Any cut below zero remains a long way off, as emphasised Tuesday when Governor Andrew Bailey again said that while negative rates are in the toolbox, there had been no judgement yet "on whether and when we would use them".
Remarks to the Sunday Telegraph by MPC member Silvana Tenreyro and an interview with Dave Ramsden, BOE Deputy Governor for Markets and Banking, relayed on the Society of Professional Economists' website, were portrayed as respectively warmer and cooler on negative rates. But neither departed from the committee's approach and shared analysis.
Ramsden, seeming to downplay the possibility, pointing to the MPC seeing the current effective lower bound at 0.1%, but clarified his thinking by adding "at present".
Tenreyro told the Telegraph that the evidence on negative rates where they had been introduced was encouraging, with banks adapting and overall profitability rising. Even Ramsden, asked whether negative rates had hit banks, said that in some cases they had not.

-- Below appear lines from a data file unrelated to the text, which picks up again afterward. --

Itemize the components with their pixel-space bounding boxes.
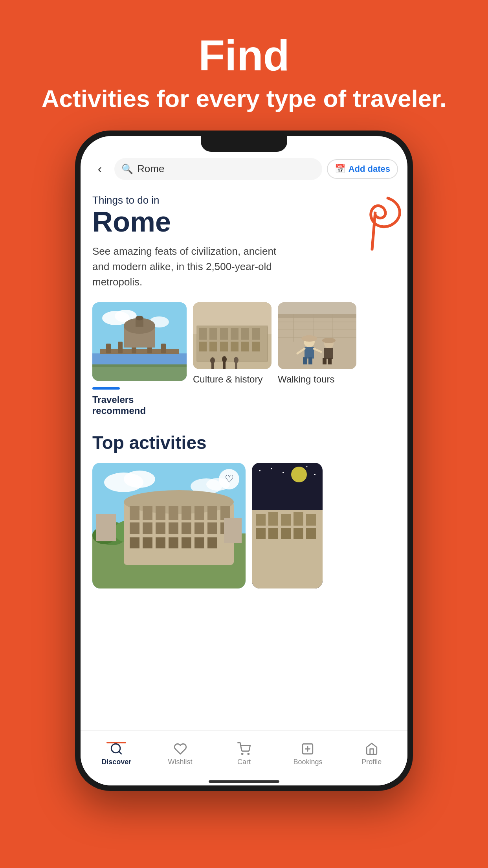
- svg-rect-7: [118, 342, 123, 353]
- add-dates-label: Add dates: [349, 164, 390, 174]
- svg-rect-106: [268, 512, 278, 526]
- svg-rect-52: [303, 357, 307, 364]
- activity-card-night[interactable]: [252, 463, 323, 588]
- travelers-image-svg: [92, 302, 187, 381]
- categories-row: Travelersrecommend: [92, 302, 396, 416]
- category-label-walking: Walking tours: [278, 374, 356, 385]
- svg-point-33: [210, 357, 215, 364]
- home-indicator: [81, 778, 407, 785]
- nav-cart[interactable]: Cart: [212, 742, 276, 766]
- nav-wishlist[interactable]: Wishlist: [148, 742, 212, 766]
- svg-rect-6: [106, 344, 111, 353]
- svg-rect-88: [130, 537, 139, 548]
- phone-content: ‹ 🔍 Rome 📅 Add dates Things to do in: [81, 136, 407, 785]
- nav-bookings-label: Bookings: [293, 758, 322, 766]
- city-description: See amazing feats of civilization, ancie…: [92, 244, 281, 290]
- svg-rect-21: [199, 328, 207, 340]
- svg-rect-26: [252, 328, 260, 340]
- category-image-walking: [278, 302, 356, 369]
- svg-point-100: [271, 468, 272, 469]
- svg-rect-93: [194, 537, 204, 548]
- bookings-icon: [301, 742, 314, 756]
- svg-rect-53: [308, 357, 312, 364]
- back-button[interactable]: ‹: [90, 159, 110, 179]
- category-label-culture: Culture & history: [193, 374, 272, 385]
- svg-point-98: [291, 467, 307, 482]
- nav-profile[interactable]: Profile: [340, 742, 404, 766]
- svg-rect-32: [252, 342, 260, 351]
- svg-rect-42: [278, 314, 356, 318]
- svg-rect-91: [169, 537, 178, 548]
- svg-rect-23: [220, 328, 228, 340]
- svg-rect-31: [241, 342, 249, 351]
- svg-rect-24: [231, 328, 238, 340]
- search-query: Rome: [137, 163, 164, 175]
- wishlist-button-colosseum[interactable]: ♡: [219, 469, 239, 489]
- category-image-travelers: [92, 302, 187, 381]
- svg-line-116: [119, 751, 121, 754]
- svg-point-99: [259, 470, 261, 471]
- svg-point-102: [306, 466, 308, 467]
- search-bar[interactable]: 🔍 Rome: [114, 158, 322, 180]
- svg-rect-41: [278, 314, 356, 369]
- svg-point-14: [136, 316, 143, 320]
- svg-rect-80: [130, 522, 139, 534]
- svg-rect-86: [207, 522, 217, 534]
- nav-discover[interactable]: Discover: [84, 742, 148, 766]
- svg-rect-108: [294, 512, 303, 526]
- svg-rect-85: [194, 522, 204, 534]
- nav-wishlist-label: Wishlist: [168, 758, 193, 766]
- phone-notch: [201, 136, 287, 152]
- svg-point-117: [242, 753, 243, 754]
- home-bar: [209, 780, 279, 783]
- svg-rect-76: [182, 506, 191, 520]
- svg-rect-105: [256, 514, 266, 526]
- calendar-icon: 📅: [335, 164, 345, 174]
- svg-point-63: [124, 471, 155, 488]
- svg-rect-79: [220, 506, 230, 520]
- svg-rect-51: [305, 347, 314, 359]
- svg-rect-78: [207, 506, 217, 520]
- header-subtitle: Activities for every type of traveler.: [42, 83, 446, 115]
- active-indicator: [92, 387, 120, 390]
- nav-discover-label: Discover: [101, 758, 131, 766]
- category-card-walking[interactable]: Walking tours: [278, 302, 356, 416]
- main-content: Things to do in Rome See amazing feats o…: [81, 186, 407, 730]
- svg-rect-109: [306, 514, 316, 526]
- header-title: Find: [42, 31, 446, 79]
- svg-point-35: [222, 356, 227, 362]
- svg-rect-77: [194, 506, 204, 520]
- svg-rect-90: [156, 537, 165, 548]
- svg-rect-114: [306, 528, 316, 539]
- svg-point-118: [248, 753, 249, 754]
- activities-row: ♡: [92, 463, 396, 588]
- svg-rect-82: [156, 522, 165, 534]
- walking-image-svg: [278, 302, 356, 369]
- svg-rect-22: [209, 328, 217, 340]
- svg-rect-72: [130, 506, 139, 520]
- category-card-culture[interactable]: Culture & history: [193, 302, 272, 416]
- svg-rect-83: [169, 522, 178, 534]
- activity-card-colosseum[interactable]: ♡: [92, 463, 246, 588]
- nav-bookings[interactable]: Bookings: [276, 742, 339, 766]
- category-label-travelers: Travelersrecommend: [92, 394, 187, 416]
- top-activities-title: Top activities: [92, 432, 396, 453]
- nav-cart-label: Cart: [237, 758, 251, 766]
- profile-icon: [365, 742, 378, 756]
- svg-rect-27: [199, 342, 207, 351]
- svg-rect-89: [143, 537, 152, 548]
- discover-icon: [110, 742, 123, 756]
- svg-rect-28: [209, 342, 217, 351]
- category-card-travelers[interactable]: Travelersrecommend: [92, 302, 187, 416]
- svg-rect-56: [324, 348, 333, 359]
- svg-rect-94: [207, 537, 217, 548]
- add-dates-button[interactable]: 📅 Add dates: [327, 159, 398, 179]
- svg-rect-30: [231, 342, 238, 351]
- svg-rect-96: [224, 518, 242, 543]
- culture-image-svg: [193, 302, 272, 369]
- svg-rect-74: [156, 506, 165, 520]
- nav-profile-label: Profile: [361, 758, 382, 766]
- cart-icon: [237, 742, 251, 756]
- activity-night-svg: [252, 463, 323, 588]
- phone-screen: ‹ 🔍 Rome 📅 Add dates Things to do in: [81, 136, 407, 785]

"There are jurisdictions where … the empirical evidence suggests that they have had a more positive effect," he said.
UK FINANCIAL SYSTEM
To date, the BOE has relied in large part on shared research with the ECB and the BIS on negative rates, but will now focus on issues in the UK. The country's ring-fenced banks and popular building societies rely heavily on deposit funding, raising the prospect of a squeeze in net interest margins should deposit rates stay positive.
Fears over building societies have in the past weighed on the Bank's thinking about the lower bound. But, given time, funding models can change.
Ramsden suggested the BOE might not impose negative rates during the Covid-related downturn but perhaps act further down the line as recovery takes hold, when banks might be suffering less from souring loans.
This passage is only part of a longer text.